The Holy Body Tattoo is a Vancouver-based dance company that formed in 1993 and in 2006 morphed into a new entity called Animals of Distinction. In 2005, the company created monumental with choreography by company founders Dana Gingras and Noam Gagnon, poetic films by William Morrison, texts by Jenny Holzer, and recorded music by Montreal emo band Godspeed You! Black Emperor. Last year the bright idea emerged to revive the piece and tour it around to festivals with the band (who recently regrouped after being on hiatus for several years) playing live. I had no file on any of these artists except for Holzer, whose work with soulful/philosophical aphorisms I adore. When I arrived at the BAM Opera House, the ushers were handing out earplugs to nervous middle-aged patrons, which alerted me that it was going to be THAT kind of show, which usually thrills my rock-n-roll heart. The show was indeed a multimedia spectacle with separate movement, sound, and visual tracks intertwining in provocative and compelling ways.
For the first half of the 85-minute piece, the nine dancers confined themselves to standing on boxes (or plinths, as they call them in the program) — for my taste, they ran out of interesting things to do up there pretty quickly so this section ran long for me.

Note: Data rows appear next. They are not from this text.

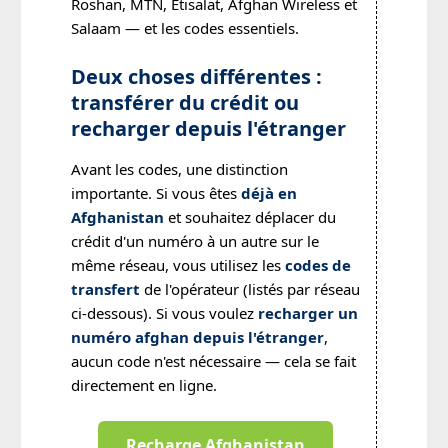
Roshan, MTN, Etisalat, Afghan Wireless et
Salaam — et les codes essentiels.
Deux choses différentes :
transférer du crédit ou
recharger depuis l'étranger
Avant les codes, une distinction
importante. Si vous êtes
déjà en
Afghanistan
et souhaitez déplacer du
crédit d'un numéro à un autre sur le
même réseau, vous utilisez les
codes de
transfert
de l'opérateur (listés par réseau
ci-dessous). Si vous voulez
recharger un
numéro afghan depuis l'étranger
,
aucun code n'est nécessaire — cela se fait
directement en ligne.
Recharge Afghanistan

But after that, when they left the boxes, the dancing/movement/choreography kept transforming itself in ways that I could never pin down and mostly found exciting to watch.

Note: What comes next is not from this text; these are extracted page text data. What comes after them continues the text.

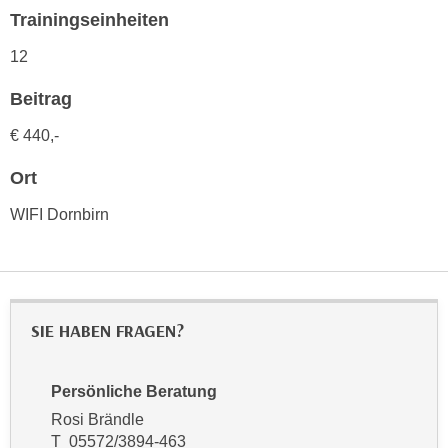
h
e
Trainingseinheiten
u
r
t
12
e
z
n
Beitrag
a
“
b
k
€
440,-
k
l
o
Ort
i
m
c
WIFI Dornbirn
m
k
e
e
n
n
z
,
w
v
SIE HABEN FRAGEN?
i
e
s
r
c
Persönliche Beratung
w
h
Rosi Brändle
e
e
T 05572/3894-463
n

The Holzer texts were longer than her usual one-liners and faded in and out unpredictably, forming chapters in a non-linear narrative. And the music was indeed monumental, droney and sweet and slow-building at times and then sometimes dense waves of squalling sound as three electric guitarists at high volume generated spooky crying overtones. Not quite like anything I’ve seen before, which is always high praise in my book.
Same went, only double, for nora chipaumire’s portrait of my father at the BAM Fisher. It was ostensibly an exploration of black African masculinity centering on the father she never had any real relationship with. But from the minute you walk in the door this is an extremely layered piece in a space that is highly alive in every way. The stage is set up as a boxing ring with chipaumire and Pape Ibrahimas Ndiaye (representing her father/sparring partner) continuously connected via lengths of stretchy straps with Shamar Watt circulating as referee/cheerleader/stage-manager, constantly rearranging the portable floodlights that serve as the show’s only lighting. (A witty touch: instead of earplugs, the audience is issued cheap sunglasses in case the glare gets to be too much — a courtesy never offered at Richard Foreman shows.)
But the activities, the costumes, the gestures, the masks, the soundscore, and the movement pile onto the boxing metaphor numerous other frameworks: hiphop concert, voodoo ritual, club performance, shamanic trance ceremony, and Wooster Group-style mediated theater. There’s a lot of movement that rarely looks like dancing, speech that rarely emerges as coherent sentences let alone narrative, sound that almost never sounds like music — and the whole thing is pretty riveting. The three performers push themselves to extremes of physical ability, gender identification, and cultural cross-reference. I was dazzled.